With the advent of alternative energy and the Internet of Things, there is suddenly a plethora of new technologies that will require major restructuring of cities. Some examples are autonomous vehicles, solar energy, unmanned aerial vehicles, and smart homes and buildings. In order to establish sound public policies, all these new technologies can greatly benefit from urban simulations, to measure their impact on the city and its people before the policies are defined.
Yet, despite all the reasons why complex simulations are desirable for decision and policy making, and despite advances in computing power, large distributed simulations of urban areas are still rarely used, with most of their adoption in military applications. The reality is that developing distributed simulations is much harder than developing non-distributed ones, and requires a much higher level of software engineering expertise, which usually modeling and simulation experts don’t have.
My students and I have been exploring how some of the ideas underlying Aspect-Oriented Programming can help overcome the design challenges faced by distributed simulations, as applied to urban simulations. There are many similarities between the concept of aspect (as given by AOP) and the general concept of “aspect of a city” that urban planning researchers routinely use. This talk looks at urban simulations from a socio-technical systems design perspective, and puts forward the idea that non-traditional decompositions are not just beneficial for these applications, but are likely the only way to develop realistic urban simulations. I will present a data-oriented framework that we are developing called the Spacetime framework, specifically designed for enabling large, collaborative, and decentralized simulations, and will show how it is being used in practice.

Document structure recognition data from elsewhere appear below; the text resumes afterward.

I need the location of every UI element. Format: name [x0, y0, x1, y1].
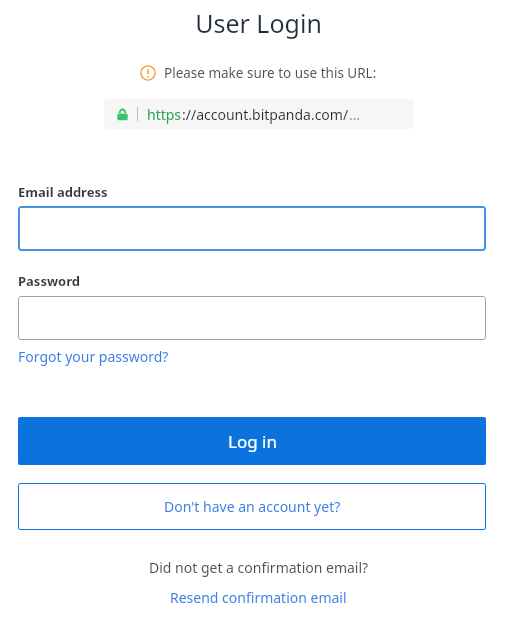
staticText: ://account.bitpanda.com/	[182, 105, 349, 124]
staticText: Resend confirmation email	[170, 588, 347, 607]
staticText: Please make sure to use this URL:	[164, 64, 377, 82]
button[interactable]: Secure connection	[104, 99, 414, 129]
staticText: Log in	[228, 430, 277, 453]
staticText: https	[147, 105, 182, 124]
button[interactable]	[18, 296, 486, 340]
button[interactable]: Log in	[18, 417, 486, 465]
button[interactable]: Forgot your password?	[18, 347, 169, 366]
button[interactable]: Resend confirmation email	[170, 588, 347, 607]
other: Warning	[140, 65, 156, 81]
staticText: Don't have an account yet?	[164, 497, 341, 516]
staticText: Did not get a confirmation email?	[149, 558, 369, 577]
staticText: Password	[18, 272, 80, 290]
staticText: Email address	[18, 183, 108, 201]
button[interactable]: Don't have an account yet?	[18, 483, 486, 530]
staticText: …	[349, 105, 361, 124]
staticText: Forgot your password?	[18, 347, 169, 366]
staticText: User Login	[195, 6, 322, 40]
button[interactable]	[18, 206, 486, 251]
other: Secure connection	[116, 108, 129, 121]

Cristina Videira Lopes is a Professor of Informatics at the University of California, Irvine. Her research focuses on software engineering for large-scale data and systems. She was a founding member of the Xerox PARC team that developed Aspect-Oriented Programming. She is also a prolific software developer in particular for OpenSimulator, a virtual world server. She is also a founder of Encitra, a company specializing in online virtual reality for early-stage sustainable urban redevelopment projects. She claims to be the only person in the world who is both an ACM Distinguished Scientist and Ohloh Kudos Rank 9.